**Task to carry out**
Leaving out pictures, output exactly the lines below from the one that has "No, no recomendaría a un amigo" through the one that has "Высота по столешнице – 99 см", and nothing else.
##### Information shown #####
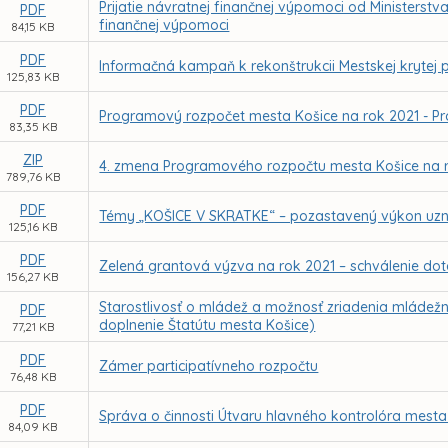
Prijatie návratnej finančnej výpomoci od Ministerst
PDF
finančnej výpomoci
84,15 KB
PDF
Informačná kampaň k rekonštrukcii Mestskej krytej 
125,83 KB
PDF
Programový rozpočet mesta Košice na rok 2021 - P
83,35 KB
ZIP
4. zmena Programového rozpočtu mesta Košice na 
789,76 KB
PDF
Témy „KOŠICE V SKRATKE“ – pozastavený výkon uzn
125,16 KB
PDF
Zelená grantová výzva na rok 2021 – schválenie do
156,27 KB
Starostlivosť o mládež a možnosť zriadenia mládež
PDF
doplnenie Štatútu mesta Košice)
77,21 KB
PDF
Zámer participatívneho rozpočtu
76,48 KB
PDF
Správa o činnosti Útvaru hlavného kontrolóra mesta
84,09 KB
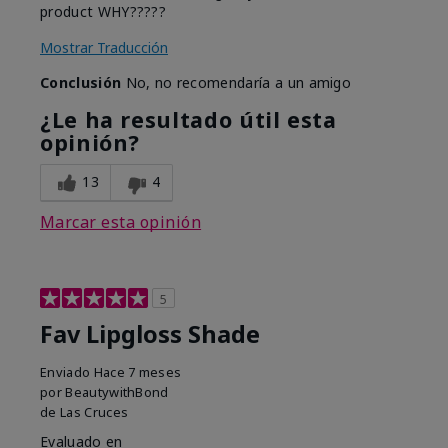
product WHY?????
Mostrar Traducción
Conclusión
No, no recomendaría a un amigo
¿Le ha resultado útil esta
opinión?
13
4
Marcar esta opinión
5
Fav Lipgloss Shade
Enviado
Hace 7 meses
por
BeautywithBond
de
Las Cruces
Evaluado en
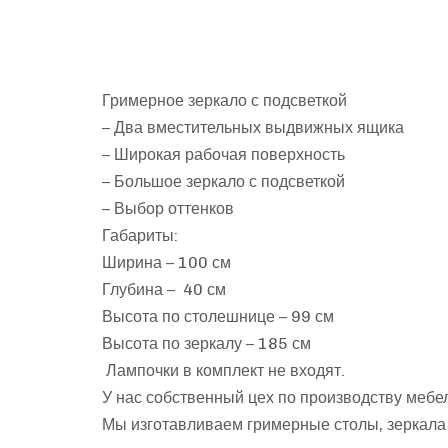
Гримерное зеркало с подсветкой
– Два вместительных выдвижных ящика
– Широкая рабочая поверхность
– Большое зеркало с подсветкой
– Выбор оттенков
Габариты:
Ширина – 100 см
Глубина – 40 см
Высота по столешнице – 99 см
Высота по зеркалу – 185 см
Лампочки в комплект не входят.
У нас собственный цех по производству мебе
Мы изготавливаем гримерные столы, зеркала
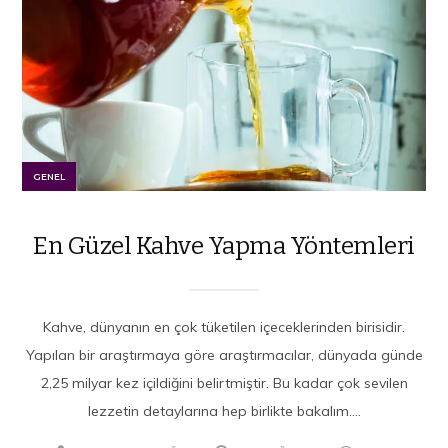
GENEL
En Güzel Kahve Yapma Yöntemleri
Kahve, dünyanın en çok tüketilen içeceklerinden birisidir.
Yapılan bir araştırmaya göre araştırmacılar, dünyada günde
2,25 milyar kez içildiğini belirtmiştir. Bu kadar çok sevilen
lezzetin detaylarına hep birlikte bakalım....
#####
**Result of this exercise**
No, no recomendaría a un amigo
¿Le ha resultado útil esta
opinión?
13
4
Marcar esta opinión
5
Fav Lipgloss Shade
Enviado
Hace 7 meses
por
BeautywithBond
de
Las Cruces
Evaluado en
Гримерное зеркало с подсветкой
– Два вместительных выдвижных ящика
– Широкая рабочая поверхность
– Большое зеркало с подсветкой
– Выбор оттенков
Габариты:
Ширина – 100 см
Глубина – 40 см
Высота по столешнице – 99 см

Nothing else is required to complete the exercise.